If you are, and you haven’t read Iron John by Robert Bly, you’re missing a whole lot of insight into many of the cultural forces that have shaped what it means to be a man. But the thing is, it was published in 1990, though the fairy tale it refers to was written a very long time ago by the Brothers Grimm. Bly’s book was written at the end of Ronald Reagan’s Presidency, a full 20 years ago. So I’ve often wondered what Bly would say about how masculinity has changed over those 2 decades.
I was deep into my Saturday morning newspaper(s) euphoria this week-end, when I came across a story about a study done recently in Manchester, England about the effects of our changing economy on working class men, and by extension, masculinity. Titled “I can’t put a smiley face on”, and written by Darren Nixon of Leeds Memorial University in the UK, the article interviews long-term unemployed working class men to try to analyze why so many of them are basically unemployable.

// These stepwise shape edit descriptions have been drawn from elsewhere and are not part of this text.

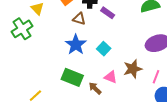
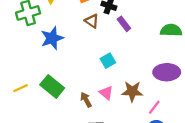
blue star: (76, 45) -> (52, 38), moved
green rectangle: (72, 77) -> (52, 86), moved

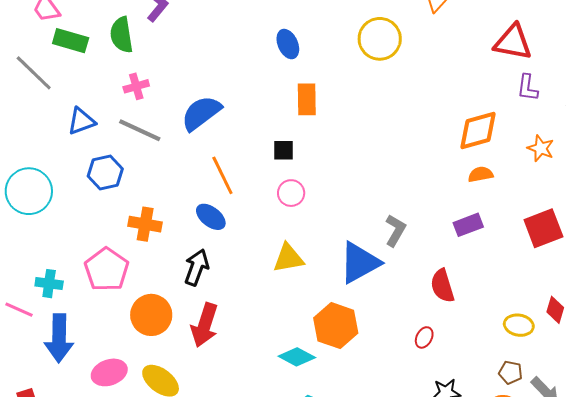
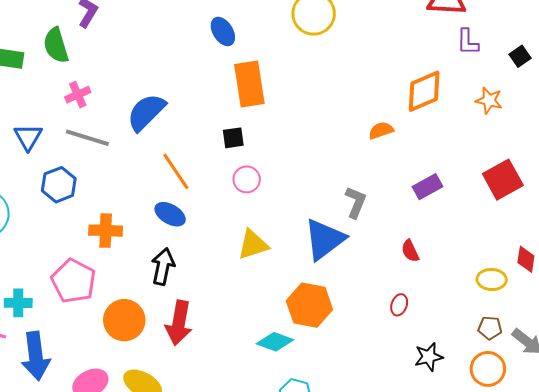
orange rectangle: (307, 99) -> (249, 84), size x1.4
blue triangle: (81, 121) -> (28, 137), turned -32
orange semicircle: (481, 174) -> (381, 130), moved
red semicircle: (442, 286) -> (410, 251), size x0.7

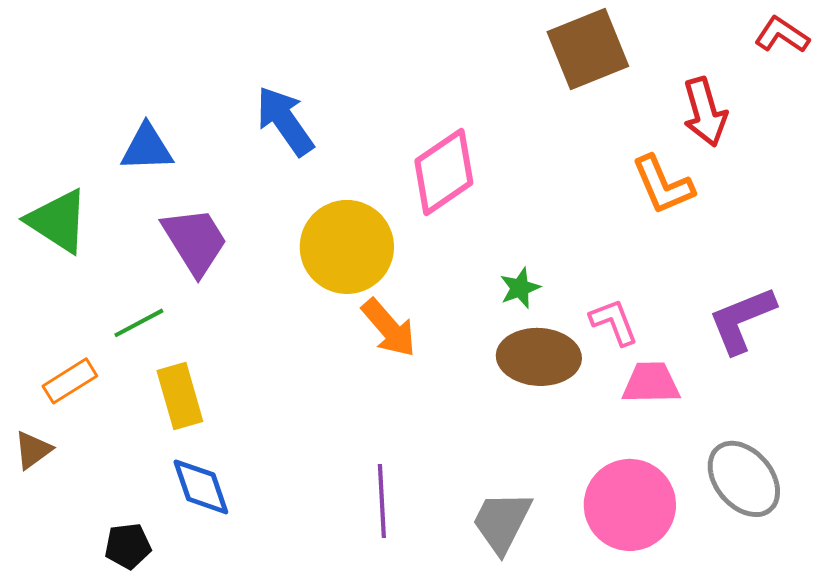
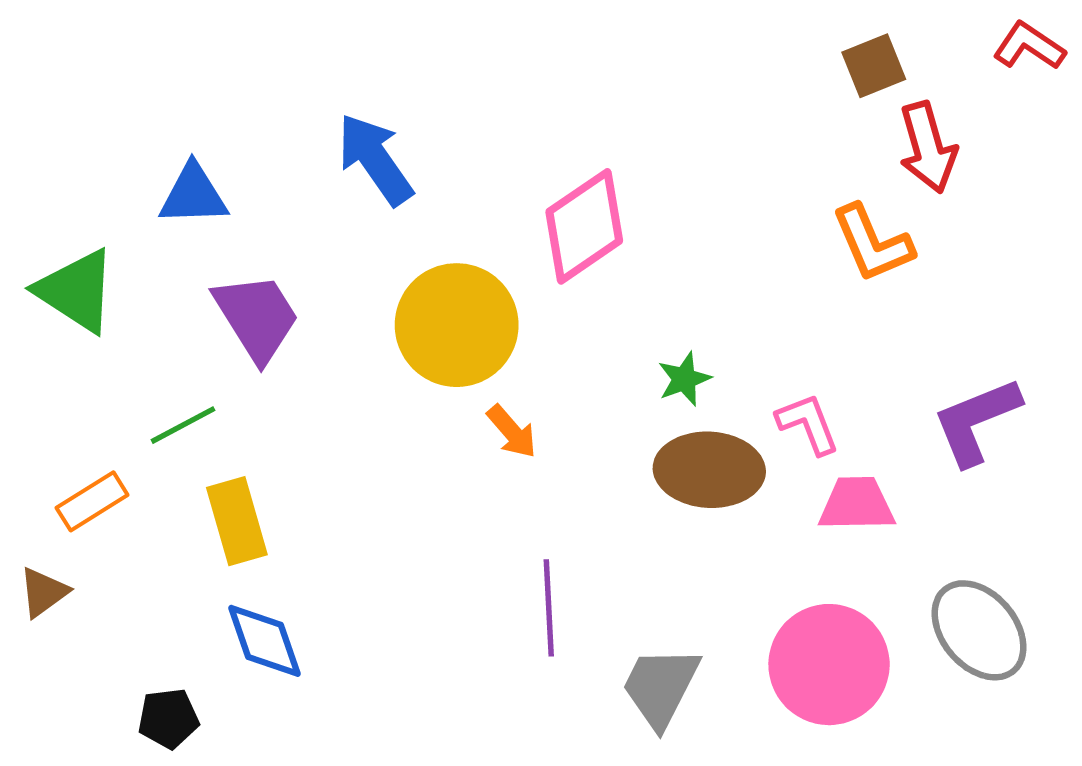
brown square: (588, 49) -> (874, 66), moved, size x0.6
orange arrow: (389, 328) -> (512, 432), size x0.7
purple line: (382, 501) -> (549, 608), moved

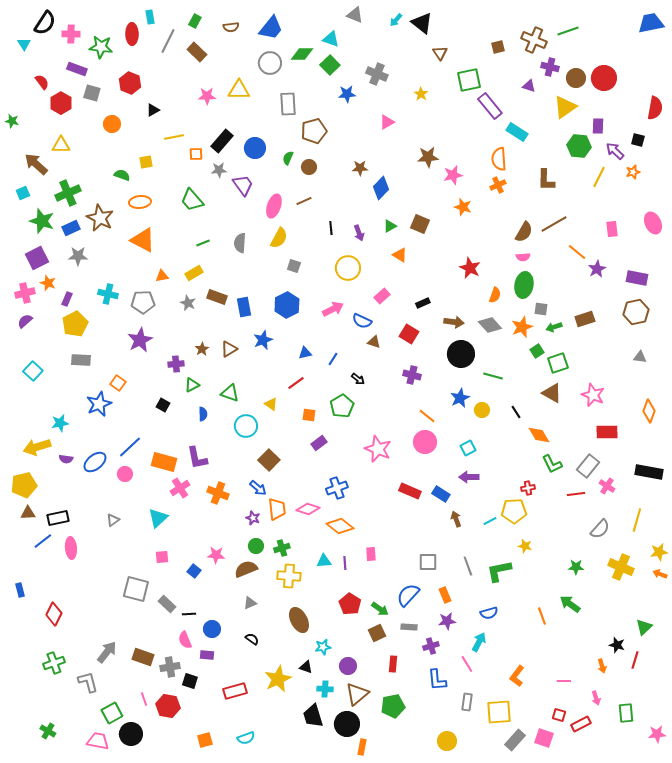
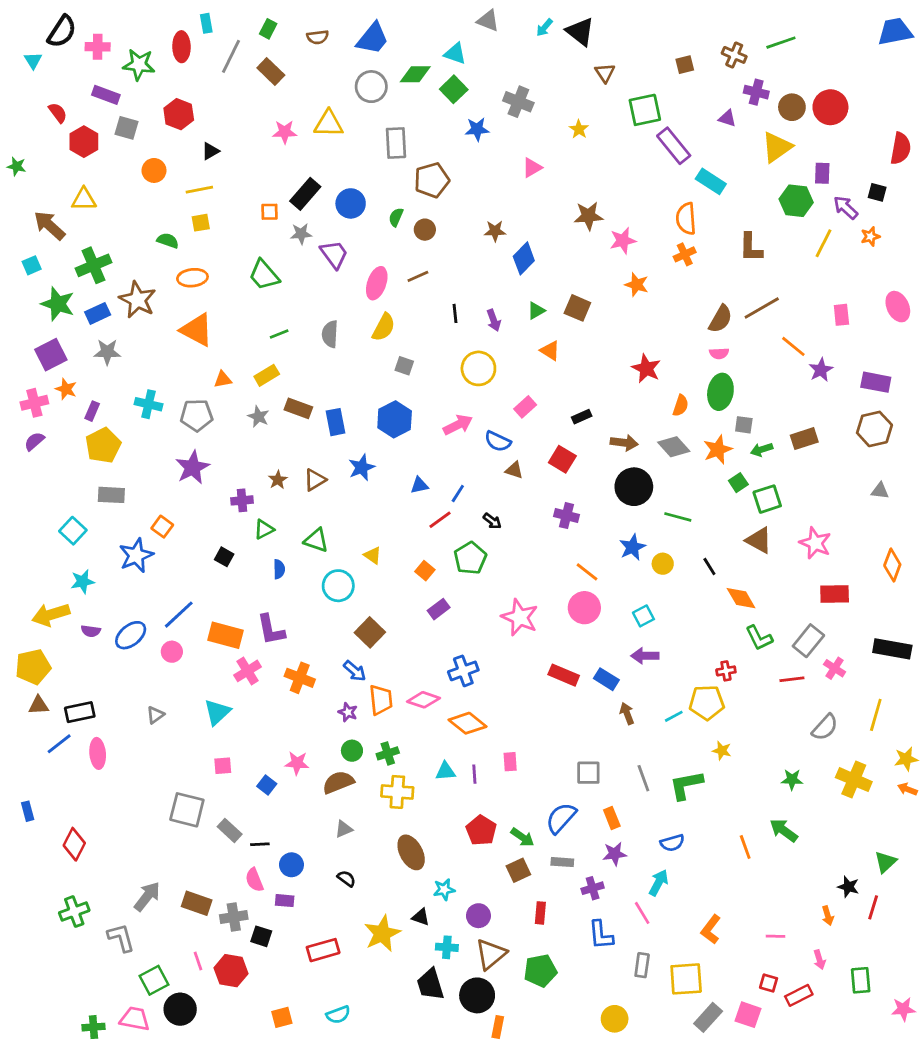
brown cross: (534, 40) -> (734, 55), size x0.7
yellow line: (174, 137) -> (199, 190), moved
cyan square: (33, 371) -> (73, 531), moved
red line: (296, 383) -> (440, 520), moved
orange square: (309, 415) -> (425, 571), turned 32
green cross: (48, 731) -> (93, 1027), moved, turned -35

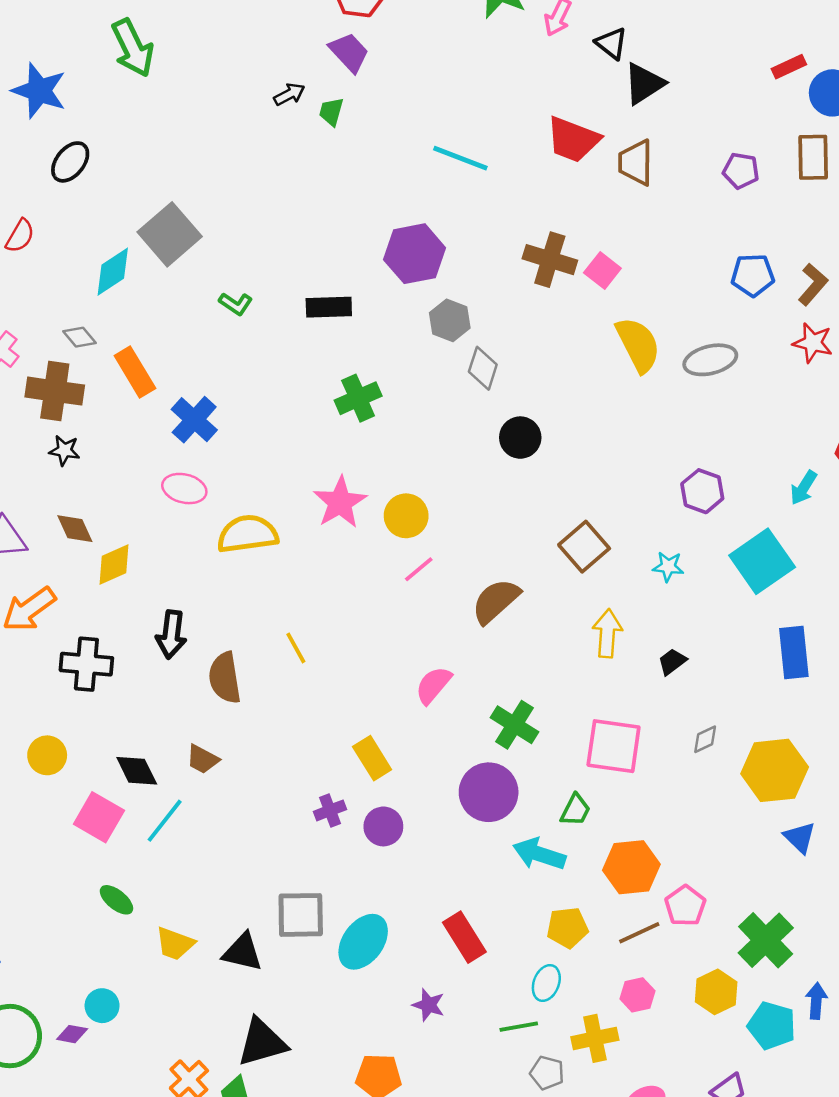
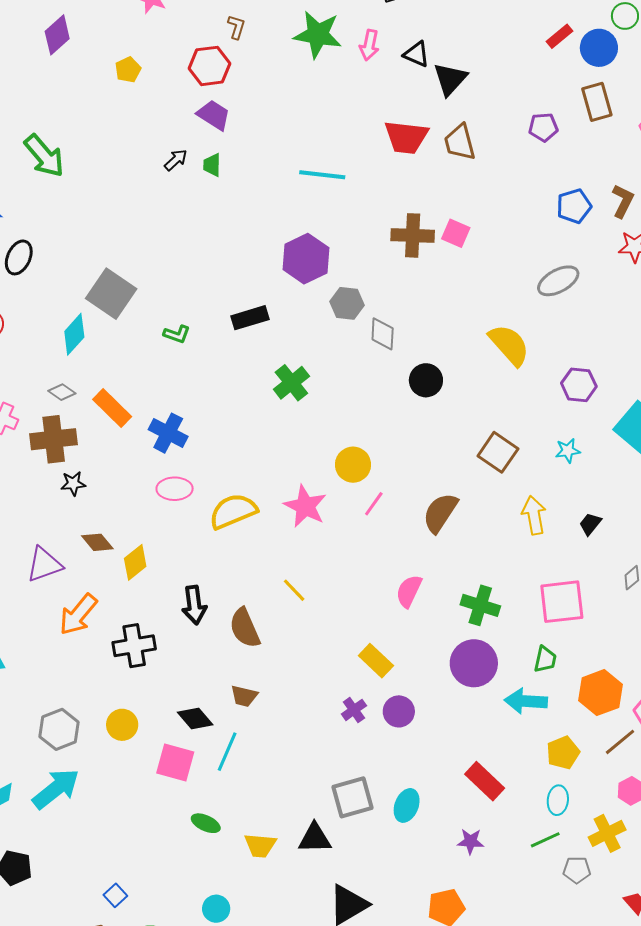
yellow semicircle: (638, 345) -> (509, 345), moved
pink star: (340, 502) -> (305, 506), moved
cyan ellipse: (363, 942) -> (407, 805), size x0.7

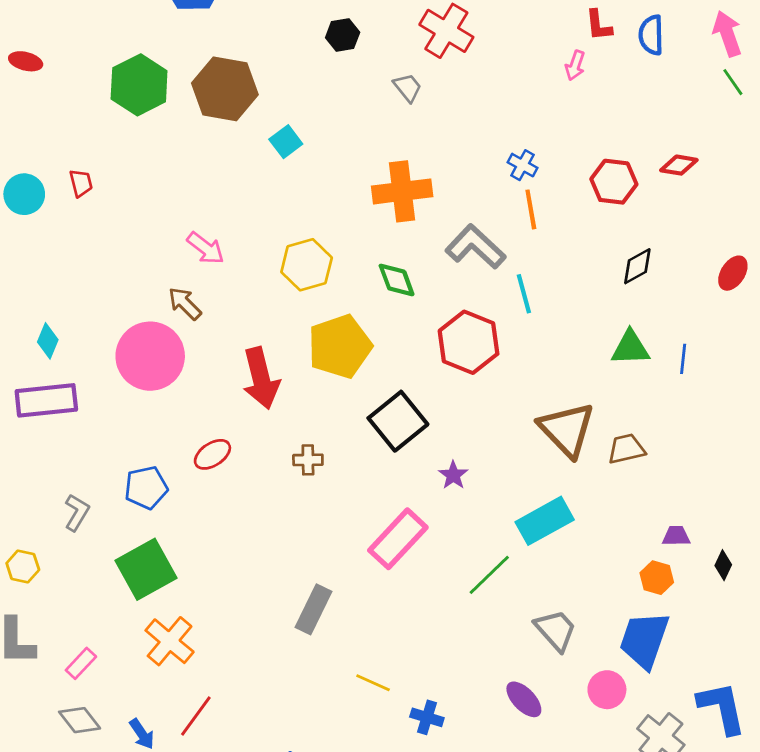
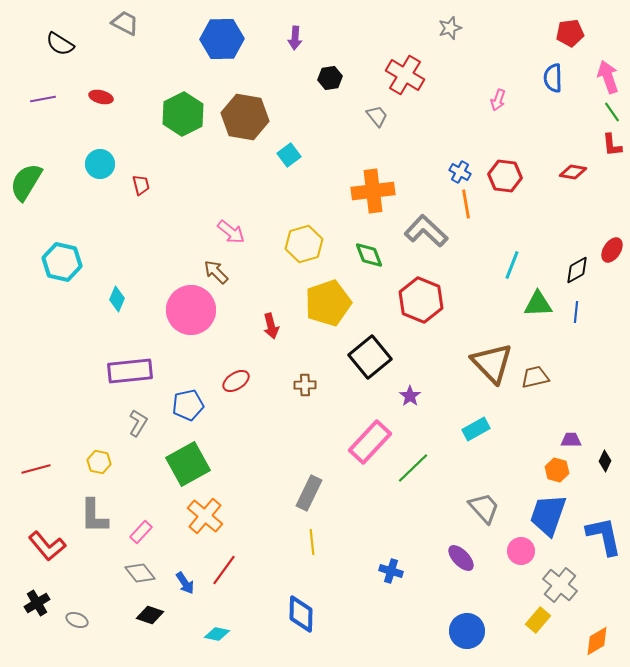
red L-shape: (599, 25) -> (612, 145), moved
red hexagon: (614, 182) -> (505, 176), moved
cyan circle: (24, 194) -> (100, 164), moved
black diamond: (637, 266) -> (577, 270), moved
cyan line: (524, 294) -> (512, 265), moved, turned 36
red arrow: (261, 378) -> (271, 326), size x0.6
purple rectangle: (46, 400) -> (130, 371), moved
cyan rectangle: (545, 521) -> (476, 429), size x0.7
green line: (489, 575) -> (413, 468), moved
yellow line: (373, 683) -> (312, 542), moved, turned 60
blue L-shape: (722, 708) -> (604, 536), moved

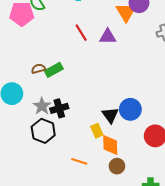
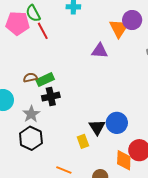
red line: (81, 33) -> (43, 31), moved
black cross: (59, 108) -> (51, 97), moved
orange diamond: (110, 145) -> (124, 160), moved

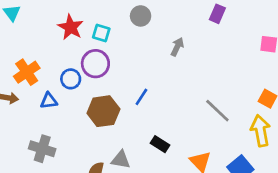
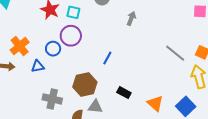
brown hexagon: (103, 111) -> (85, 85), moved
gray line: (217, 111) -> (175, 53), moved
gray cross: (42, 149) -> (52, 99), moved

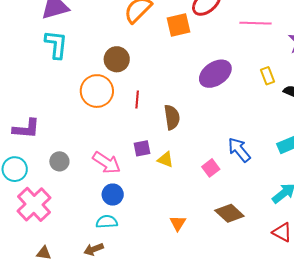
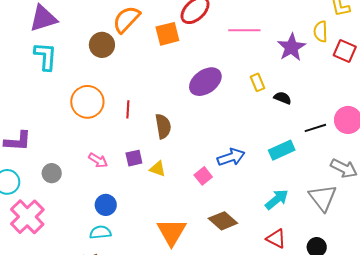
brown circle: (117, 59) -> (102, 45), moved
blue arrow: (239, 150) -> (231, 157), turned 112
pink arrow: (107, 163) -> (98, 160), moved, size x0.7
orange triangle: (178, 223) -> (172, 232), size x1.8

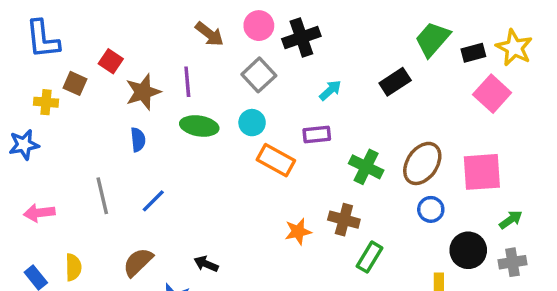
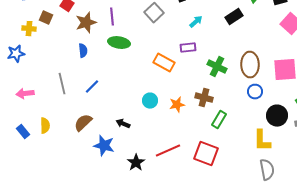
cyan circle: (252, 123) -> (150, 101), moved
brown ellipse: (422, 163) -> (250, 65), turned -35

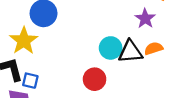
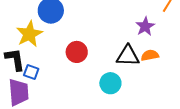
cyan circle: (111, 48) -> (110, 83), moved
red circle: (95, 79) -> (77, 52), moved

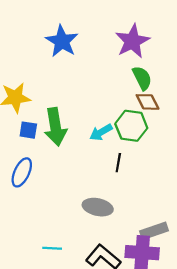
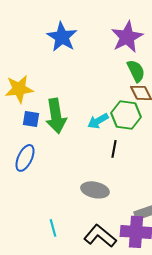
cyan line: (52, 248) -> (53, 228), turned 72

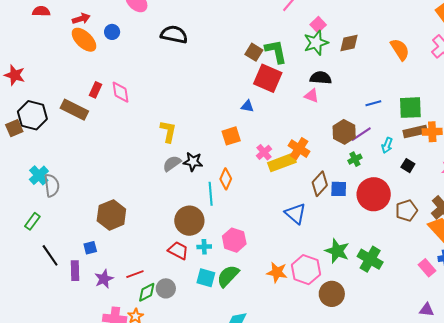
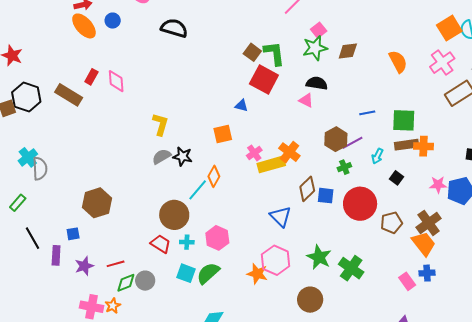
cyan line: (211, 194) -> (198, 190), turned 40
pink hexagon: (306, 270) -> (276, 260), moved

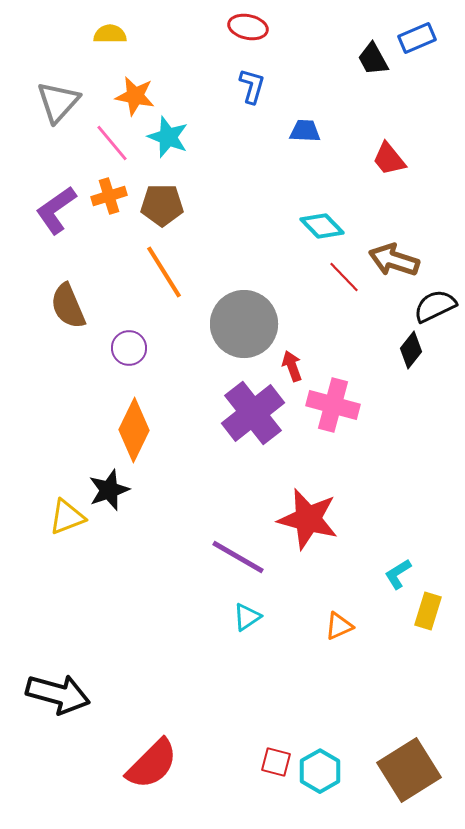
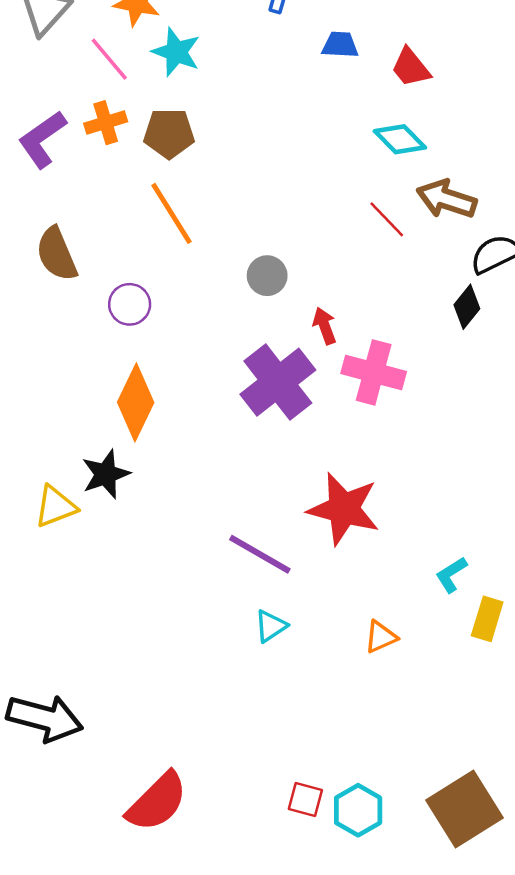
red trapezoid: (389, 159) -> (411, 68), moved
cyan diamond: (322, 226) -> (400, 139), moved
gray circle: (244, 324) -> (267, 276), size x0.5

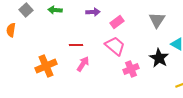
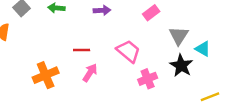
gray triangle: (157, 20) -> (179, 36), moved
pink rectangle: (117, 22) -> (151, 13), moved

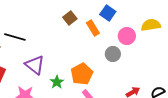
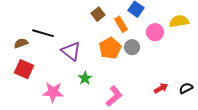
gray circle: (113, 54) -> (132, 47), moved
purple triangle: (35, 65) -> (71, 51), moved
orange pentagon: (82, 74) -> (110, 48), moved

The backdrop of the study is the de-industrialization of, in this case, the UK. With the loss of manufacturing jobs, and the growth of the service economy, many of the “working class” (his words, not mine) men have not been able to adapt to find work in service jobs, and the author draws the conclusion that it is because service jobs require behavior that is antithetical to their view of themselves and their masculinity. As Nixon writes “Responding to the demands of customer sovereignty unquestionably is antithetical to young working-class men whose culture valorizes sticking up for yourself”. Margaret Wente, the Globe & Mail columnist who covered the study, wrote “His point is clear. The defining value of working class masculinity is the ability to stick up for yourself when someone tries to give you shit. The defining requirement of service work is (in the view of the study respondents) having to eat it”.
A word of caution before we try to extrapolate these findings to North America. The class structure in the UK is rock solid and a thousand years old. I haven’t seen the research but I would presume that working class masculinity in the UK is much more sharply defined than is blue collar masculinity in North America. But I’d bet they’re at least cousins. So what Nixon uncovered in the UK is at least somewhat at work here at home.
It seems a poignant time to recognize the potential implications on masculinity of the transformation of our Western economies, what with the growth of the service economy at the expense of what would historically be called manual labor. And with this being the week in which General Motors is likely to file for bankruptcy protection in both the U.S and Canada.
So what do we do with this? As is always the case, there are 2 macro strategies if you’re marketing a product and you feel a seismic shift in the ground under your feet. Go with it. Or go against it. In other words, either embrace the softer side of maleness in the way you position and communicate a product to guys, or go the other way and be the bastion of old-fashioned male-ness.
At zig we always root our strategy process in a “Cultural Debate”, a long-term and topical issue that our target audience is talking about, reading about, and living. We believe picking the right cultural debate to participate in gives our ideas a cultural currency that causes them to take on a life of their own thanks to our target’s willingness to spread them within their communities. “What does it mean to be a guy right now” is about as interesting and powerful a debate as there is.